Lost Places
Question: What remains when people abandon a place they used to interact with in the classic way?
Wherever there are people, there is architecture. From wooden huts to skyscrapers, buildings reflect the civilisational development of societies. It is a place of worship, commemoration, enjoyment, protection and confinement. In this series, Wenger questions the process of forgetting. In snapshots he documents an in-between space of loss, temporality and revival.
The study of architecture teaches a concrete way of dealing with built witnesses. The idea finds form in the design, the design leads to completion through implementation. The focus is clearly on completion, but little attention is paid to the building at the moment of loss of function. The afterlife of buildings has a particular morbid tenderness. As Auguste Rodin said: "More beautiful than a beautiful thing is the ruin of a beautiful thing".

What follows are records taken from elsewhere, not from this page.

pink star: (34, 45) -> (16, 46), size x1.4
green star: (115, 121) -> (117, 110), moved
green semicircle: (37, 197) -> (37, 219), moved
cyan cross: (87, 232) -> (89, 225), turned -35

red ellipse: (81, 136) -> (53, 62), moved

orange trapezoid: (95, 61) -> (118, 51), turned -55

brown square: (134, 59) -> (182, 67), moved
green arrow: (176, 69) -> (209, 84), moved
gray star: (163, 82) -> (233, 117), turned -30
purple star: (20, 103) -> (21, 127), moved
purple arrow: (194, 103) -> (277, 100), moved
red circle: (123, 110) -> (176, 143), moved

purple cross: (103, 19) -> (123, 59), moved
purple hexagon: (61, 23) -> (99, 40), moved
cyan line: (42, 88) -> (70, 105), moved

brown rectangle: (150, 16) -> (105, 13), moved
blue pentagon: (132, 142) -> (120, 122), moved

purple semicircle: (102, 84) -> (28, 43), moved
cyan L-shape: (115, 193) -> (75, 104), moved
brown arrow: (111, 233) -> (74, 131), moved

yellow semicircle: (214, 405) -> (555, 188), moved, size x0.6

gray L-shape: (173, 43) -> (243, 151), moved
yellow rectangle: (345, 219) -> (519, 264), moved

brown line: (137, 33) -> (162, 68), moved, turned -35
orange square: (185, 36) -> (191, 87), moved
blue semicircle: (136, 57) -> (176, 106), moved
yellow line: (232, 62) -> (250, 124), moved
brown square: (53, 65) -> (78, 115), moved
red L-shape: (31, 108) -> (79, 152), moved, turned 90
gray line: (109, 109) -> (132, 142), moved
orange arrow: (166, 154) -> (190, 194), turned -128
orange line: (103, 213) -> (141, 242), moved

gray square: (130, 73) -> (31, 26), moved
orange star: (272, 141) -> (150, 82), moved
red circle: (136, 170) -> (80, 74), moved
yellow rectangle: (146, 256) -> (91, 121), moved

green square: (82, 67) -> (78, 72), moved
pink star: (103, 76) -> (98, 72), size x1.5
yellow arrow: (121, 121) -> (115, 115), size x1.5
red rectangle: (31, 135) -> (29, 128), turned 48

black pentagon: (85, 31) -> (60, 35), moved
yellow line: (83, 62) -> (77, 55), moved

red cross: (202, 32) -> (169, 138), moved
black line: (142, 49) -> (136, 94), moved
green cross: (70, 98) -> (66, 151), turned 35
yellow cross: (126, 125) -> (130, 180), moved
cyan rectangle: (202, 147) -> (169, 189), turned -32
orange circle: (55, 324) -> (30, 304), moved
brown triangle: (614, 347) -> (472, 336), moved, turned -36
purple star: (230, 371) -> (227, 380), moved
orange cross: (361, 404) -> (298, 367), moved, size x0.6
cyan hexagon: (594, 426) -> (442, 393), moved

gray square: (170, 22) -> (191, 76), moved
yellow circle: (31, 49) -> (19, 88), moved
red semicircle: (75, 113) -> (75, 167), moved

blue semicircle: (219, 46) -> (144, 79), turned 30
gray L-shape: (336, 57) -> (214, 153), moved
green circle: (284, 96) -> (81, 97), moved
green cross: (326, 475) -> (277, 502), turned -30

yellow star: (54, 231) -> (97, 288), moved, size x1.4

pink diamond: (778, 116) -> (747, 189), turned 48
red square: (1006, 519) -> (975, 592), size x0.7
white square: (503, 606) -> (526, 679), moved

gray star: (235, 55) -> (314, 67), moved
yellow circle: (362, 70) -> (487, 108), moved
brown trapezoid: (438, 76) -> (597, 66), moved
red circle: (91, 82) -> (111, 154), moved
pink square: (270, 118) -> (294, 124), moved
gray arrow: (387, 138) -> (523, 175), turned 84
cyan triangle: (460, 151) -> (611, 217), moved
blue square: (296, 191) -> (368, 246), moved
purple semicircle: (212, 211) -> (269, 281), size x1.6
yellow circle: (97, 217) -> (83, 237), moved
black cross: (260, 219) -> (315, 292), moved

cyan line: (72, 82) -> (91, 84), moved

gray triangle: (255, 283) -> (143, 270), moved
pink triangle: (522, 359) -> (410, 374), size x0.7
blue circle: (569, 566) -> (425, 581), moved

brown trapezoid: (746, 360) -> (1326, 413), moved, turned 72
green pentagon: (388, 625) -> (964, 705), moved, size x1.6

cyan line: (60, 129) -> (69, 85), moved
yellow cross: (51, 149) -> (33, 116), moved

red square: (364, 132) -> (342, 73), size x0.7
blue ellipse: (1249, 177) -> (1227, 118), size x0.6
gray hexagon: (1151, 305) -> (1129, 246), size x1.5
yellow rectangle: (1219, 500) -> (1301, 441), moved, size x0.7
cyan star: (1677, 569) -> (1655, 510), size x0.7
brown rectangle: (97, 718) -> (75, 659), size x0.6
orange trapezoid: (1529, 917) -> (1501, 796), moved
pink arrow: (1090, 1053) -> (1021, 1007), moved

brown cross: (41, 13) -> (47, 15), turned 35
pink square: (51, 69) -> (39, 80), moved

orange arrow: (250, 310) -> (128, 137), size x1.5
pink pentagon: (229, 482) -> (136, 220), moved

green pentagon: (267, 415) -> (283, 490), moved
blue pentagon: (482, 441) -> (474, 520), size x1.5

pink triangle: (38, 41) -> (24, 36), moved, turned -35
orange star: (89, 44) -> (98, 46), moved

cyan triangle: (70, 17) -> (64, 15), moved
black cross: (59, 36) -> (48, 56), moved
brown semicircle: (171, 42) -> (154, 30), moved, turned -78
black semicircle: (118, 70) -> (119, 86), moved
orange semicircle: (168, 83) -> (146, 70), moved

Sustainability is becoming more and more important in social debates, but the desired circular economy in the building sector is still a long way off. In the moment of human absence, flora and fauna conquer these abandoned places, break through the solid concrete with fine stems, use it as a shelter and a parental home. This reunion after displacement has a healing quality and gives hope that the strength of nature can still withstand the destructiveness of humankind.
People also use architecture beyond its original function as an in-between space: it becomes the setting for many social situations. Urban art and graffiti, a shelter for the needy, a playground for children and teenagers, vandalism and perhaps a first kiss.
What makes this series so moving is the constant transience of all things at all times, which contains both beauty and tragedy. Wenger's search for traces of the present and the absent is entirely devoted to the fascination of the inevitable forgetting and the certain continuation of life.